Streaming services continue to flourish with new platforms joining the fray at a relatively regular rate, and that has potentially contributed to consumers making a startling move. Piracy is on the rise. The news comes via a new study that has revealed that following years of a downturn, piracy's numbers are trending upward. You may be wondering what exactly one has to do with another and there is an explanation.
First, the research comes to us from Sandvine's report on Global Internet Phenomena. The theory behind what the data reveals is that with Netflix and other streaming services launching exclusive deals for content, it has forced potential customers to subscribe to multiple platforms to get all of the content they want, and that is obviously cost-prohibitive. To explain the theoretical aftermath, here is an analogy.
Rather than order a meal from every restaurant, some consumers have paid for their meal at a few and then dined and dashed for the rest. That is the analogical form of what Sandvine's Cam Cullen put forward as one of the possibilities to explain the piracy stat in his report. With so many streaming platforms rising to the fore, it means that subscribers are having to sign up for three services and beyond to watch all the shows they want. Or decide to stop watching, cutting the cord completely.

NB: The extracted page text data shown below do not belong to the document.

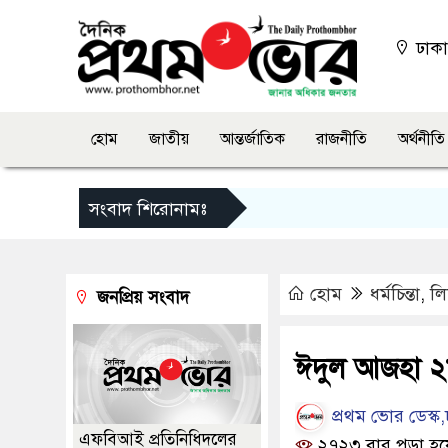
ঢাক
হোম
জাতীয়
আন্তর্জাতিক
রাজনীতি
অর্থনীতি
সংবাদ শিরোনামঃ
হোম
ধর্মচিন্তা
,
ল
জনপ্রিয় সংবাদ
ঈদুল আজহা ২
প্রথম ভোর ডেস্ক,
এফবিআই প্রতিনিধিদলের
২৭২৩ বার পড়া হয়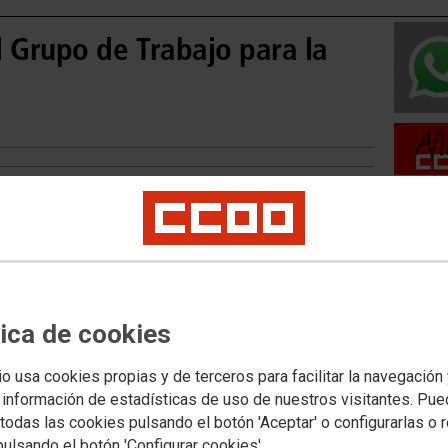
l Grupo de Trabajo para la
Movilid
l
Movilida
Movilida
ea
tica de cookies
io usa cookies propias y de terceros para facilitar la navegación
 información de estadísticas de uso de nuestros visitantes. Pu
ra
todas las cookies pulsando el botón 'Aceptar' o configurarlas o 
Acceso 
la
centros del Inaem
pulsando el botón 'Configurar cookies'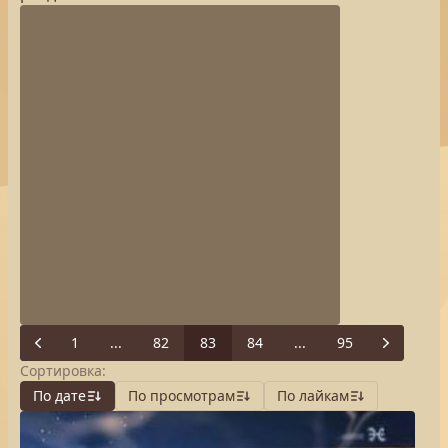
1
...
82
83
84
...
95
Previous
Next
Сортировка:
По дате
По просмотрам
По лайкам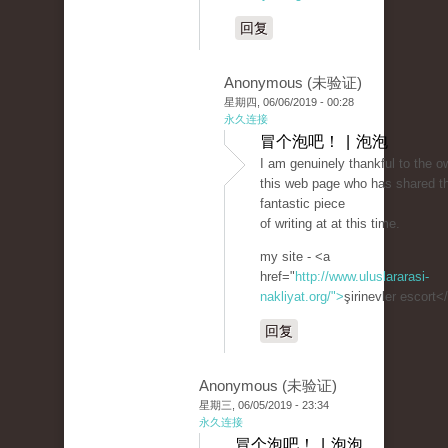
回复
Anonymous (未验证)
星期四, 06/06/2019 - 00:28
永久连接
冒个泡吧！ | 泡泡
I am genuinely thankful to the o
this web page who has shared th
fantastic piece
of writing at at this time.
my site - <a
href="
http://www.uluslararasi-
nakliyat.org/">
şirinevler escort<
回复
Anonymous (未验证)
星期三, 06/05/2019 - 23:34
永久连接
冒个泡吧！ | 泡泡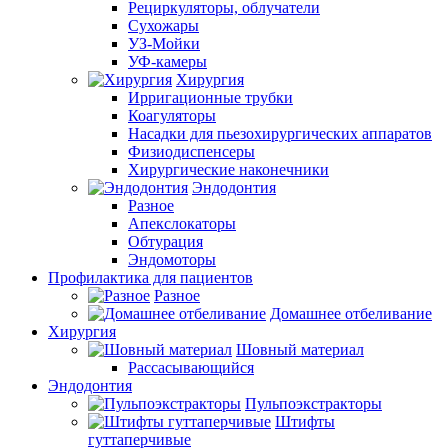
Рециркуляторы, облучатели
Сухожары
УЗ-Мойки
УФ-камеры
Хирургия
Ирригационные трубки
Коагуляторы
Насадки для пьезохирургических аппаратов
Физиодиспенсеры
Хирургические наконечники
Эндодонтия
Разное
Апекслокаторы
Обтурация
Эндомоторы
Профилактика для пациентов
Разное
Домашнее отбеливание
Хирургия
Шовный материал
Рассасывающийся
Эндодонтия
Пульпоэкстракторы
Штифты
гуттаперчивые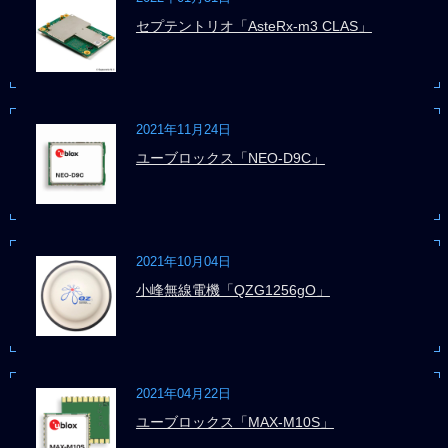
セプテントリオ「AsteRx-m3 CLAS」
2021年11月24日
ユーブロックス「NEO-D9C」
2021年10月04日
小峰無線電機「QZG1256gO」
2021年04月22日
ユーブロックス「MAX-M10S」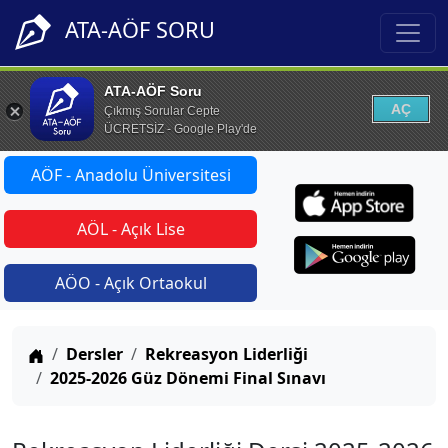
ATA-AÖF SORU
ATA-AÖF Soru
AÇ
Çıkmış Sorular Cepte
ÜCRETSİZ - Google Play'de
AÖF - Anadolu Üniversitesi
AÖL - Açık Lise
AÖO - Açık Ortaokul
Anasayfa
Dersler
Rekreasyon Liderliği
2025-2026 Güz Dönemi Final Sınavı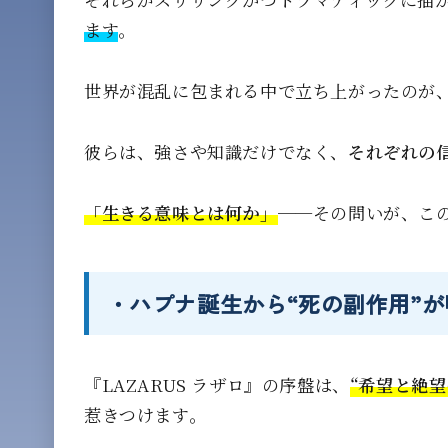
ます
。
世界が混乱に包まれる中で立ち上がったのが
彼らは、強さや知識だけでなく、
それぞれの
「生きる意味とは何か」
──その問いが、こ
・ハプナ誕生から“死の副作用”
『LAZARUS ラザロ』の序盤は、
“希望と絶望
惹きつけます。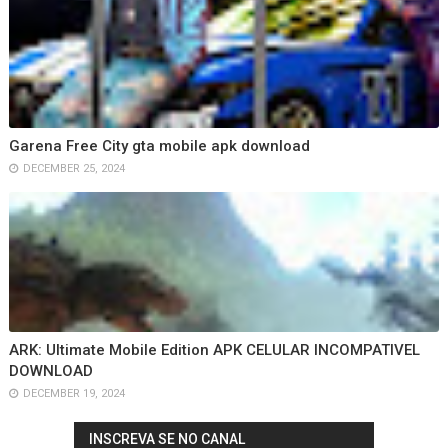
Garena Free City gta mobile apk download
DECEMBER 25, 2024
ARK: Ultimate Mobile Edition APK CELULAR INCOMPATIVEL
DOWNLOAD
DECEMBER 19, 2024
INSCREVA SE NO CANAL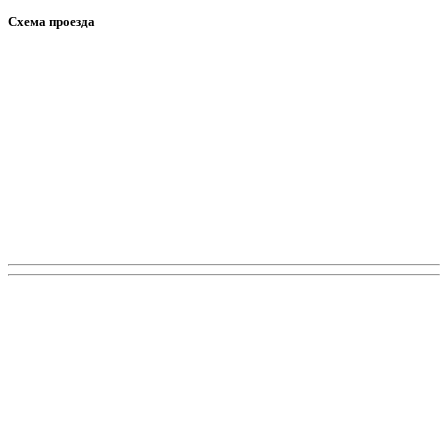
Схема проезда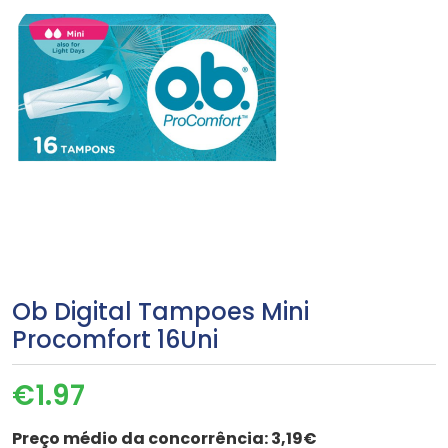
Ob Digital Tampoes Mini
Procomfort 16Uni
€
1.97
Preço médio da concorrência:
3,19€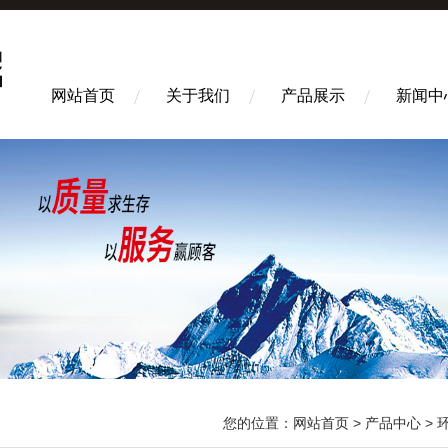
网站首页
关于我们
产品展示
新闻中
您的位置：
网站首页
>
产品中心
>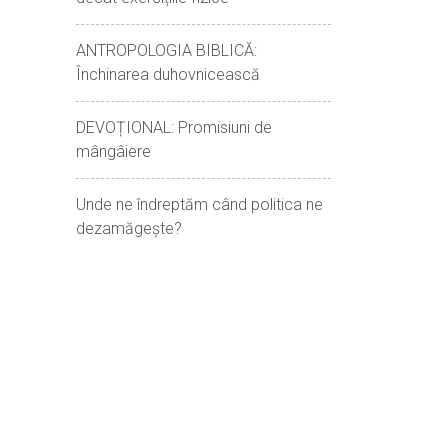
ANTROPOLOGIA BIBLICĂ:
Închinarea duhovnicească
DEVOȚIONAL: Promisiuni de
mângâiere
Unde ne îndreptăm când politica ne
dezamăgește?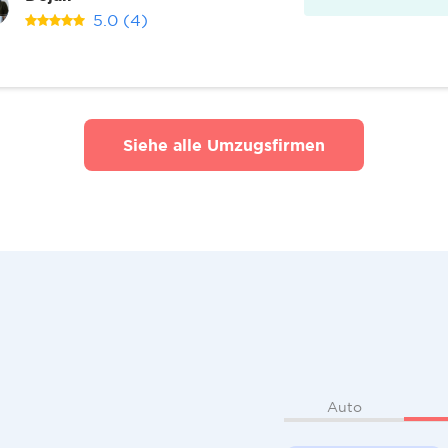
5.0
(4)
Siehe alle Umzugsfirmen
Auto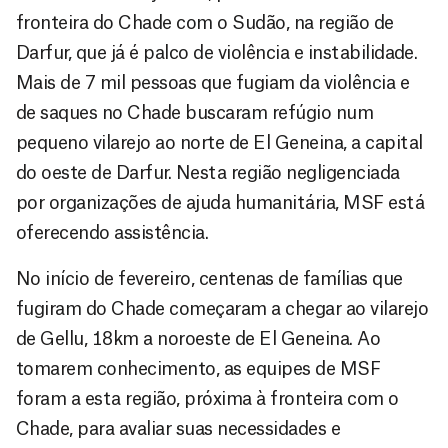
fronteira do Chade com o Sudão, na região de
Darfur, que já é palco de violência e instabilidade.
Mais de 7 mil pessoas que fugiam da violência e
de saques no Chade buscaram refúgio num
pequeno vilarejo ao norte de El Geneina, a capital
do oeste de Darfur. Nesta região negligenciada
por organizações de ajuda humanitária, MSF está
oferecendo assistência.
No início de fevereiro, centenas de famílias que
fugiram do Chade começaram a chegar ao vilarejo
de Gellu, 18km a noroeste de El Geneina. Ao
tomarem conhecimento, as equipes de MSF
foram a esta região, próxima à fronteira com o
Chade, para avaliar suas necessidades e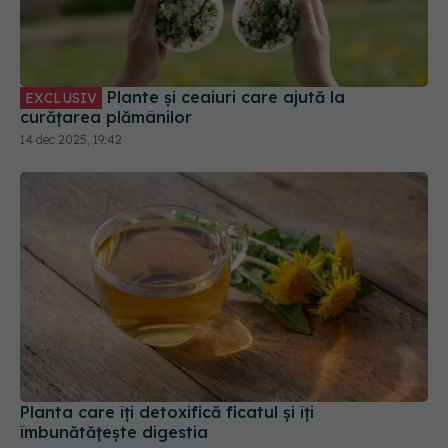
Plante și ceaiuri care ajută la
EXCLUSIV
curățarea plămânilor
14 dec 2025, 19:42
Planta care îți detoxifică ficatul și îți
îmbunătățește digestia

The more streaming service subscribers have to sign up for, the higher the expense cord cutters face in attempting to hinder the issue that made streaming so appealing in the first place -- cutting the cost of cable. Netflix, Amazon, and Hulu, arguably the big three of streaming, are now being faced with ever-growing competition, and subscribers are getting caught in the middle, while their wallets are crunched.

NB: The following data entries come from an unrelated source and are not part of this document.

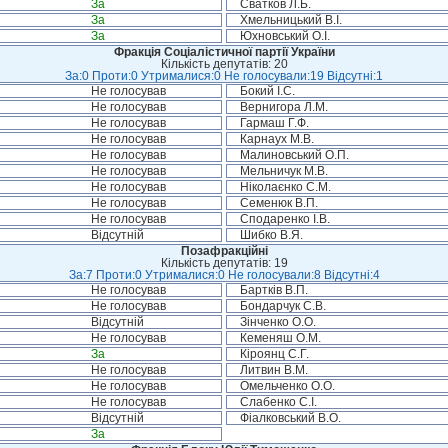
За
Сватков Л.Б.
За
Хмельницький В.І.
За
Юхновський О.І.
Фракція Соціалістичної партії України
Кількість депутатів: 20
За:0 Проти:0 Утрималися:0 Не голосували:19 Відсутні:1
Не голосував
Бокий І.С.
Не голосував
Вернигора Л.М.
Не голосував
Гармаш Г.Ф.
Не голосував
Карнаух М.В.
Не голосував
Малиновський О.П.
Не голосував
Мельничук М.В.
Не голосував
Ніколаєнко С.М.
Не голосував
Семенюк В.П.
Не голосував
Сподаренко І.В.
Відсутній
Шибко В.Я.
Позафракційні
Кількість депутатів: 19
За:7 Проти:0 Утрималися:0 Не голосували:8 Відсутні:4
Не голосував
Бартків В.П.
Не голосував
Бондарчук С.В.
Відсутній
Зінченко О.О.
Не голосував
Кеменяш О.М.
За
Кіроянц С.Г.
Не голосував
Литвин В.М.
Не голосував
Омельченко О.О.
Не голосував
Слабенко С.І.
Відсутній
Фіалковський В.О.
За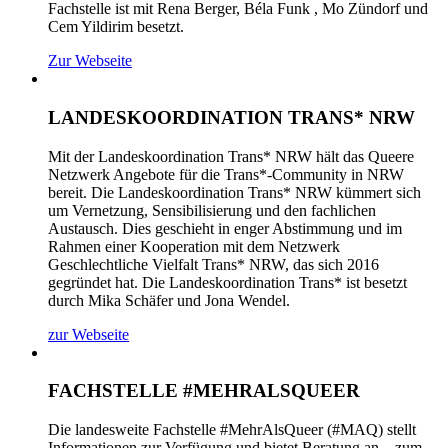
Fachstelle ist mit Rena Berger, Béla Funk , Mo Zündorf und
Cem Yildirim besetzt.
Zur Webseite
LANDESKOORDINATION TRANS* NRW
Mit der Landeskoordination Trans* NRW hält das Queere
Netzwerk Angebote für die Trans*-Community in NRW
bereit. Die Landeskoordination Trans* NRW kümmert sich
um Vernetzung, Sensibilisierung und den fachlichen
Austausch. Dies geschieht in enger Abstimmung und im
Rahmen einer Kooperation mit dem Netzwerk
Geschlechtliche Vielfalt Trans* NRW, das sich 2016
gegründet hat. Die Landeskoordination Trans* ist besetzt
durch Mika Schäfer und Jona Wendel.
zur Webseite
FACHSTELLE #MEHRALSQUEER
Die landesweite Fachstelle #MehrAlsQueer (#MAQ) stellt
Informationen zur Verfügung und bietet Beratung an – zum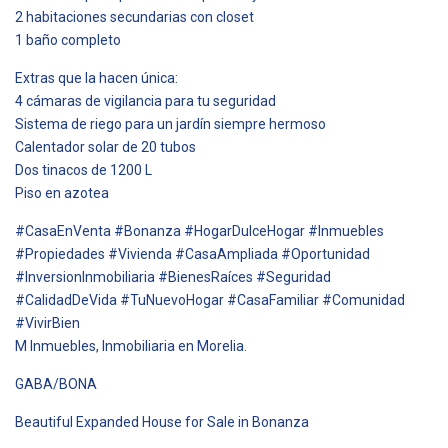
2 habitaciones secundarias con closet
1 baño completo
Extras que la hacen única:
4 cámaras de vigilancia para tu seguridad
Sistema de riego para un jardín siempre hermoso
Calentador solar de 20 tubos
Dos tinacos de 1200 L
Piso en azotea
#CasaEnVenta #Bonanza #HogarDulceHogar #Inmuebles
#Propiedades #Vivienda #CasaAmpliada #Oportunidad
#InversionInmobiliaria #BienesRaíces #Seguridad
#CalidadDeVida #TuNuevoHogar #CasaFamiliar #Comunidad
#VivirBien
M Inmuebles, Inmobiliaria en Morelia.
GABA/BONA
Beautiful Expanded House for Sale in Bonanza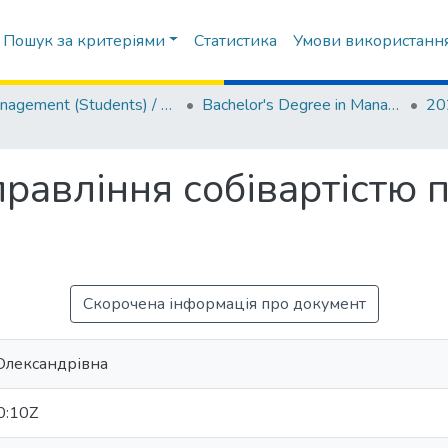
Пошук за критеріями
Статистика
Умови використанн
Management (Students) / Менеджмент (Студенти)
Bachelor's Degree in Management / Бакалаври Менеджмент
авління собівартістю пр
Скорочена інформація про документ
Олександрівна
0:10Z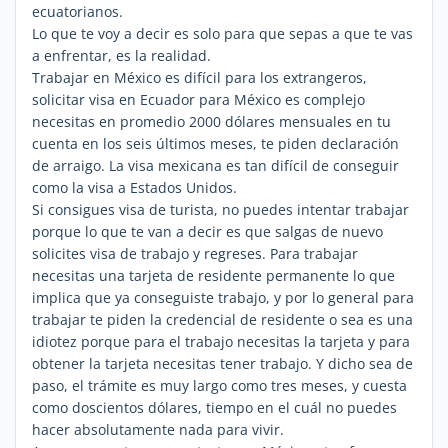
ecuatorianos.
Lo que te voy a decir es solo para que sepas a que te vas
a enfrentar, es la realidad.
Trabajar en México es difícil para los extrangeros,
solicitar visa en Ecuador para México es complejo
necesitas en promedio 2000 dólares mensuales en tu
cuenta en los seis últimos meses, te piden declaración
de arraigo. La visa mexicana es tan difícil de conseguir
como la visa a Estados Unidos.
Si consigues visa de turista, no puedes intentar trabajar
porque lo que te van a decir es que salgas de nuevo
solicites visa de trabajo y regreses. Para trabajar
necesitas una tarjeta de residente permanente lo que
implica que ya conseguiste trabajo, y por lo general para
trabajar te piden la credencial de residente o sea es una
idiotez porque para el trabajo necesitas la tarjeta y para
obtener la tarjeta necesitas tener trabajo. Y dicho sea de
paso, el trámite es muy largo como tres meses, y cuesta
como doscientos dólares, tiempo en el cuál no puedes
hacer absolutamente nada para vivir.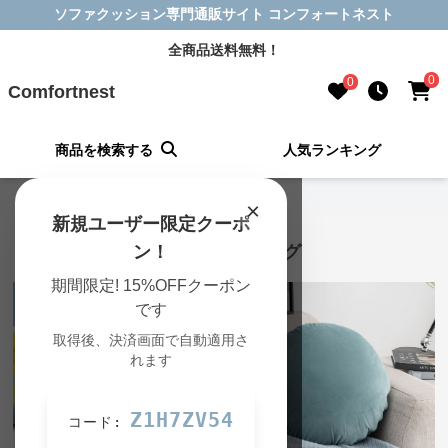
ソファクッション専門通販サイト コンフォートネスト
全商品送料無料！
0
0
Comfortnest
商品を検索する
人気ランキング
Comfortnest TOP
›
人気アイテム一覧
×
新規ユーザー限定クーポ
ソファクッションの人気ランキング
ン！
期間限定! 15%OFFクーポン
1
2
位
位
です
取得後、決済画面で自動適用さ
れます
Z1H7ZV54
コード:
SALE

The question that follows is whether the streamers, faced with so much competition, will lower their prices to stave off the threat of piracy. Considering the current cost of the streaming platforms, Wal-Mart has reportedly considered entering the world of streaming to offer consumers a more affordable option.
The issue facing streaming services is similar to the one that faced the music industry years ago. Listeners do not want to buy an entire album of songs when they only want to listen to two or three. How streaming platforms move forward will be intriguing to watch. They have revolutionized the way people consume television content. Time will tell how they respond to the uptick in piracy and if they do anything at all.
The good news for Netflix is that the study also reveals that the streaming giant is still a giant, accounting for 15% of all the downstream internet data that is devoured. On that note, Netflix is gearing up for a massive fall with a lot of new television content set to bow this fall on the popular platform, and it is not the only one.